Aaron Renn makes an interesting argument in City Journal:
Many of Chicago’s woes derive from the way it has thrown itself into being a “global city” and the uncomfortable fact that its enthusiasm may be delusional. Most true global cities are a dominant location of a major industry: finance in New York, entertainment in Los Angeles, government in Washington, and so on. That position lets them harvest outsize tax revenues that can be fed back into sustaining the region. Thus New York uses Wall Street money, perhaps to too great an extent, to pay its bills.
Chicago, however, isn’t the epicenter of any important macro-industry, so it lacks this wealth-generation engine. It has some specialties, such as financial derivatives and the design of supertall skyscrapers, but they’re too small to drive the city. The lack of a calling-card industry that can generate huge returns is perhaps one reason Chicago’s per-capita GDP is so low. It also means that there aren’t many people who have to be in Chicago to do business. Plenty of financiers have to settle in New York, lots of software engineers must move to Silicon Valley, but few people will pay any price or bear any burden for the privilege of doing business in Chicago.
In my day, Chicago was the probably the best place to be if you were in the consumer packaged goods marketing services business. But, you didn't have to be there. You could be anywhere there was a big airport with lots of direct flights to other cities.
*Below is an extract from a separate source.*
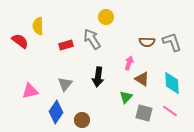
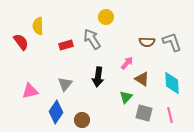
red semicircle: moved 1 px right, 1 px down; rotated 18 degrees clockwise
pink arrow: moved 2 px left; rotated 24 degrees clockwise
pink line: moved 4 px down; rotated 42 degrees clockwise
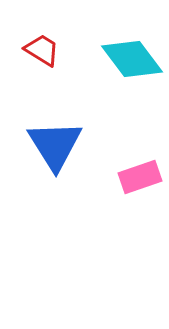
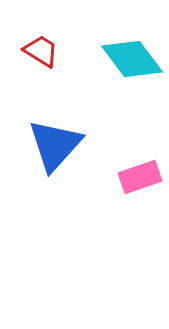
red trapezoid: moved 1 px left, 1 px down
blue triangle: rotated 14 degrees clockwise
I wonder whether wealth is becoming ever more squeezed into single industry-dominant cities? Despite the rise of cyberspace, industries seem to be flocking at least as much as ever to a single city. For example, the term "Silicon Valley" was coined around 1971 and within a few years, important people around the world were saying to each other: We should be the New Silicon Valley. Vast efforts went into these projects, and, yet, the main outcome has not been two, three many Silicon Valleys, but that Silicon Valley's one traditional competitor for tech startups, suburban Boston's Route 128 has fizzled out. In the 1970s to 1990s, people normally grouped Route 128 with Silicon Valley, but now almost nobody does anymore.
Lots of theories have been put forward for why Route 128 was crushed by Silicon Valley, such as the more staid culture of Boston or Massachusetts' stronger enforcement of non-compete provisions in employment contracts. Perhaps, though, the essential reason was that the way things work these days is that it's best to have just one hub for an industry, and Silicon Valley had better weather than Route 128.
But, also consider magazines. Most journalism comes out of New York and Washington D.C., but for a century and a half, the Atlantic Monthly was based in Boston. And why not? There are a lot of highly literate people in Boston. And this had the beneficial side effect that the kinds of topics that the Atlantic worried about ("genteel foreboding" was its calling card), were not always the same things as what the rest of the gang in NY and DC were currently worried about. Then, about a decade ago, the magazine was moved to D.C.
This isn't a solely modern phenomenon. The headquarters of American automobile manufacturers were widely spread out a century ago, but then consolidated in Detroit by about a half century ago as Studebaker of South Bend, IN died out.
To get to the top, you have to be, physically, where the top people are.
I think this is tied into the much discussed growth of inequality. Notice two contradictory trends in modern life: the growth of economic brusqueness, with MBAs feeling ever less regret about pulling the trigger on big layoffs, outsourcing, and insourcing versus the growth of Sensitivity and Niceness in daily life.
How do people reconcile these two trends? Well, I don't think they do. Instead, they tend to be more brusque toward the people they only deal with as numbers on a spreadsheet, and more sensitive and nice toward people whose names they can associate with a face.
The career advice implications are unsurprising: now, more than ever, you want to get a job where you go out to lunch with the powerful people.
Update: Commenter Bostonian cites a study confirming this intuition:
This article from the Review of Financial Studies is consistent with what Steve writes.
Stern School of Business, New York University
Vinay B. Nair
Wharton School, University of Pennsylvania
We investigate whether the geographic dispersion of a firm affects corporate decision making. Our findings suggest that social factors work alongside informational considerations to make geography important to corporate decisions. We show that (i) geographically dispersed firms are less employee friendly; (ii) dismissals of divisional employees are less common in divisions located closer to corporate headquarters; and (iii) firms appear to adopt a “pecking order” and divest out-of-state entities before those in-state. To explain these findings, we consider both information and social factors. We find that firms are more likely to protect proximate employees in soft information industries (i.e., when information is difficult to transfer over long distances). However, employee protection holds only when the headquarters is located in a less populated county, suggesting a role for social factors. Additionally, stock markets respond favorably to divestitures of in-state divisions.